◆ Task to carry out
All of the entries must be reproduced exactly, with no images carried over.

◆ Source material
*** Begin section ***
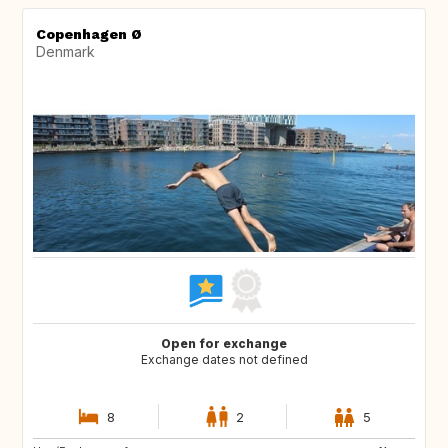
Copenhagen Ø
Denmark
Open for exchange
Exchange dates not defined
8
2
5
*** End section ***
◆ Solution for this task
Copenhagen Ø
Denmark
Open for exchange
Exchange dates not defined
8
2
5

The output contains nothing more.